Manager Choices: From Sector Leaders to Valuation Calls
Managers say these differing strategies come from picking specific stocks and sector opportunities, not just a general market-cap decision. Harish Krishnan, Chief Investment Officer – Equity at Aditya Birla Sun Life AMC, notes leading companies in IT services, insurance, and banking are often found in the mid- and small-cap areas, making them more attractive as market hype fades. This view suggests focusing on fundamental growth drivers, regardless of company size. Sachin Relekar, Senior Fund Manager at Axis MF, explains his fund's allocation is based on stock fundamentals, reducing high-risk companies and increasing investment in those with attractive valuations. Samco MF increased large-cap exposure by nearly 25% over the past year because their momentum strategy favored large caps' stronger performance then. Valuations also matter: the Nifty 50's forward P/E was around 20.14 in March 2026, a fair valuation. Large caps traded below their 3-year average P/E, and mid/small caps also traded below historical averages, showing opportunities across segments.
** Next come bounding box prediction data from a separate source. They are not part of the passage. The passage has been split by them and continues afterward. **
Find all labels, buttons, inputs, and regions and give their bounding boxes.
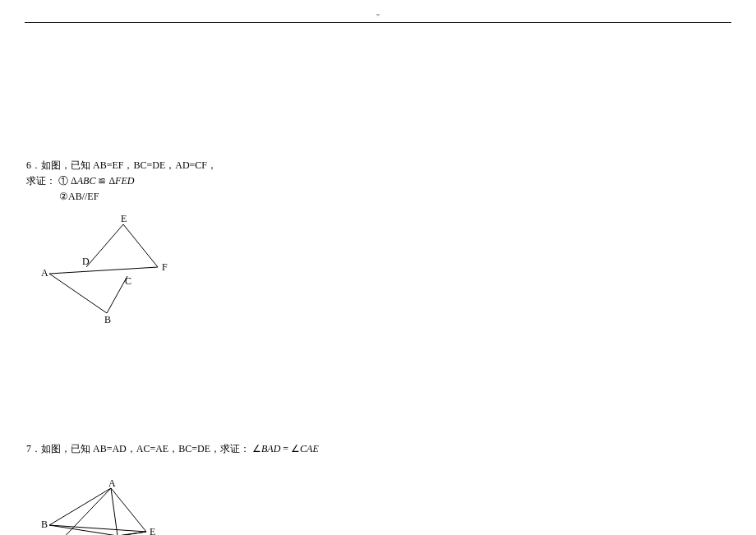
label-E: E xyxy=(150,526,155,535)
claim1-tri2: FED xyxy=(115,175,134,187)
label-B: B xyxy=(104,314,111,323)
claim1-tri1: ABC xyxy=(77,175,96,187)
problem-7-given: 7．如图，已知 AB=AD，AC=AE，BC=DE，求证： ∠BAD = ∠CA… xyxy=(26,441,730,457)
problem-7: 7．如图，已知 AB=AD，AC=AE，BC=DE，求证： ∠BAD = ∠CA… xyxy=(26,441,730,535)
line-BC xyxy=(49,525,118,535)
problem-6: 6．如图，已知 AB=EF，BC=DE，AD=CF， 求证： ① ΔABC ≌ … xyxy=(26,158,730,326)
problem-6-given: 6．如图，已知 AB=EF，BC=DE，AD=CF， xyxy=(26,158,730,173)
line-DE xyxy=(86,224,123,267)
claim2-text: AB//EF xyxy=(68,191,99,202)
page-content: 6．如图，已知 AB=EF，BC=DE，AD=CF， 求证： ① ΔABC ≌ … xyxy=(26,158,730,535)
header-rule xyxy=(25,22,731,23)
angle-icon: ∠ xyxy=(252,443,261,454)
label-F: F xyxy=(162,261,168,273)
delta-icon: Δ xyxy=(108,175,115,187)
congruent-symbol: ≌ xyxy=(98,175,106,187)
problem-6-prove-line-2: ②AB//EF xyxy=(26,189,730,205)
line-EF xyxy=(123,224,158,267)
delta-icon: Δ xyxy=(71,175,77,187)
problem-6-figure: A D C F E B xyxy=(41,212,730,326)
label-A: A xyxy=(41,267,48,279)
angle-icon: ∠ xyxy=(291,443,300,454)
angle1: BAD xyxy=(261,443,280,454)
claim2-circle: ② xyxy=(59,191,68,202)
label-B: B xyxy=(41,519,48,530)
claim1-circle: ① xyxy=(58,175,68,187)
header-mark: " xyxy=(376,12,380,21)
line-AB xyxy=(49,274,107,313)
problem-7-intro: ．如图，已知 AB=AD，AC=AE，BC=DE，求证： xyxy=(31,443,250,454)
label-E: E xyxy=(121,213,127,224)
problem-6-prove-line-1: 求证： ① ΔABC ≌ ΔFED xyxy=(26,173,730,189)
equals-sign: = xyxy=(280,443,291,454)
line-AB xyxy=(49,488,111,525)
line-AF xyxy=(49,267,158,274)
line-BE xyxy=(49,525,146,532)
problem-6-intro: ．如图，已知 AB=EF，BC=DE，AD=CF， xyxy=(31,159,217,171)
angle2: CAE xyxy=(300,443,319,454)
label-C: C xyxy=(125,275,131,287)
label-A: A xyxy=(108,480,116,489)
prove-label: 求证： xyxy=(26,175,56,187)
line-AD xyxy=(56,488,111,535)
problem-7-figure: A B E C D xyxy=(41,480,730,535)
label-D: D xyxy=(82,256,90,267)
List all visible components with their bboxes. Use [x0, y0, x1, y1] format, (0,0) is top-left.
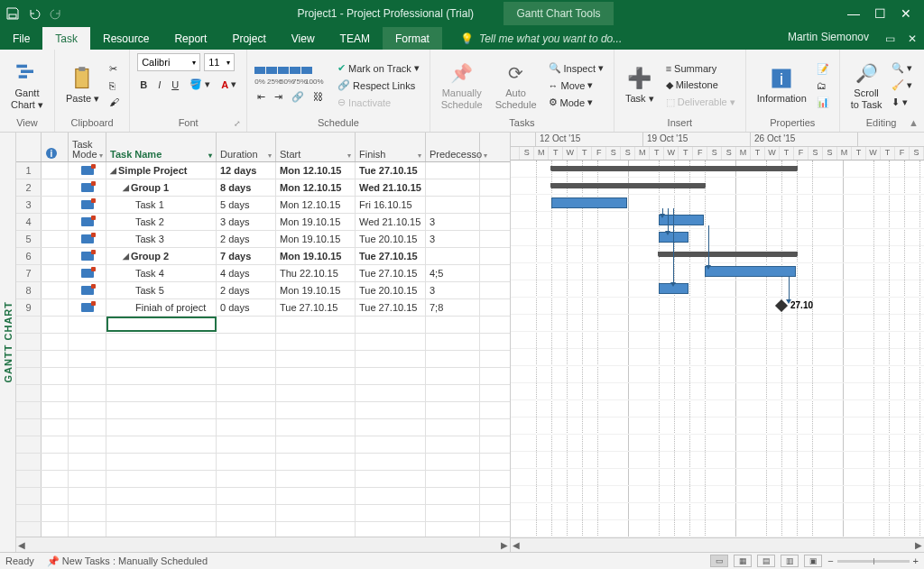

How Funds Compare: Allocations and Past Performance
Funds from Samco, 360 One, and Motilal Oswal led the increase in large-cap holdings. However, even after this rise, their large-cap allocations stayed at or below 60% as of March 2026. This contrasts with larger funds like HDFC Flexicap Fund, which kept a significant 78% in large caps, and the Nifty 500 benchmark, which has over 60% in large caps. Historically, flexicap funds have shown adaptability. In the year ending October 2025, many larger flexi-cap funds performed better than the Nifty 500 TRI by adjusting their investments, like adding large caps during uncertain times or increasing mid-caps after market drops. The current split may be a similar response, with some managers choosing defensive large caps amidst geopolitical risks, while others take advantage of perceived SMID opportunities. Mid-caps provided positive returns in FY26, while large and small caps saw declines.
Risks for Both Strategies
Despite their flexibility, flexicap funds face risks with these differing strategies. Funds increasing large-cap holdings risk missing out on higher growth from SMID segments if the economy speeds up. Conversely, funds heavily invested in mid- and small-caps face greater volatility. In March 2026, the Nifty Smallcap 100 index dropped about 22% from its peak, showing the risks in smaller, less liquid stocks. Geopolitical tensions, especially concerning the Middle East and oil supplies, could increase inflation, widen India's current account deficit, and pressure government finances, potentially harming growth-focused portfolios more. Also, while flexicaps offer diversification, their success heavily relies on fund manager skill. A weak process can lead to unpredictable results, especially in uncertain markets. New SEBI rules starting April 1, 2026, will create a more regulated environment for Asset Management Companies (AMCs), possibly affecting fees and compliance.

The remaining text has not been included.